1

I have an application which needs to scale horizontally to cover web and service nodes (at the moment they're all on one) but interact with the same set of databases and source files (both application code and custom assets). Database is no problem, it's handled already with replication in MongoDB.

Also, the configuration of the servers are the same (100% linux). This question is literally about sharing a filesystem between machines so that its content is always correct, regardless of the node accessing it.

My two thoughts have so far been NFS and SAN - SAN being prohibitively expensive and NFS seeing some performance issues on the second node with regards to glob()ing in PHP.

Does anyone have recommended strategies or other techniques that don't involved sharding data across nodes or any potential gotchas in NFS that may cause slow disk seek times?

To give you an idea of the scale, the main node initialises it's application modules in ~ 0.01 seconds.
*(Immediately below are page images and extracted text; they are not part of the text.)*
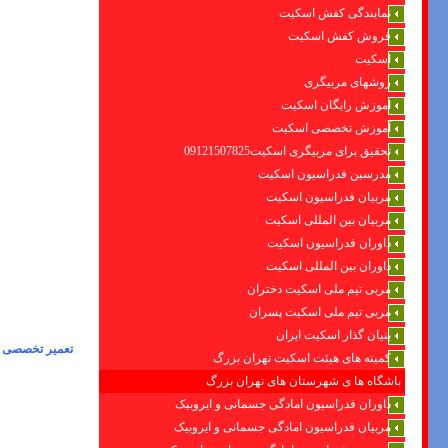
نمایندگی کفش اسکیت
فروش کفش اسکیت
اسکیت
روشهای مربیگری
اموزش رایگان اسکیت
آموزش تخصصی اسکیت
تحقیق برای مربیگری اسکیت09121507825
مدرسین فدراسیون اسکیت
مربیان فدراسیون اسکیت
مربیان بین المللی اسکیت
داوران فدراسیون اسکیت
داوران بین المللی اسکیت
مربی تیم ملی اسکیت دختران
مربی تیم ملی اسکیت پسران
بنیان گذار اسکیت ایران
تعمیر تخصصی و
کمیته های هیئت اسکیت تهران بزرگ
باشگاه ها ی شهرستان های تهران بزرگ
داوران فدراسیون امادگی جسمانی و ایروبیک
مربیان فدراسیون امادگی جسمانی و ایروبیک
The secondary is taking ~2.2 seconds. They're VM's inside a local virtual network in ESXi and ping time between them is ~0.3ms

  • 1
    Whilst doing some more digging around, I found that part of the problem is that PHP is calling `lstat` alot. One massive performance boost in this set was setting the `realpath_cache_size ` in `php.ini` from the default, 16k to 1M. – Andrew Waters Jul 07 '12 at 10:59

2 Answers2

1

Sounds like you're doing something pathologically wrong with NFS -- like putting tens of thousands of files in one directory or something. NFS performs fine, even on large (TB+) data sets, so it can be done.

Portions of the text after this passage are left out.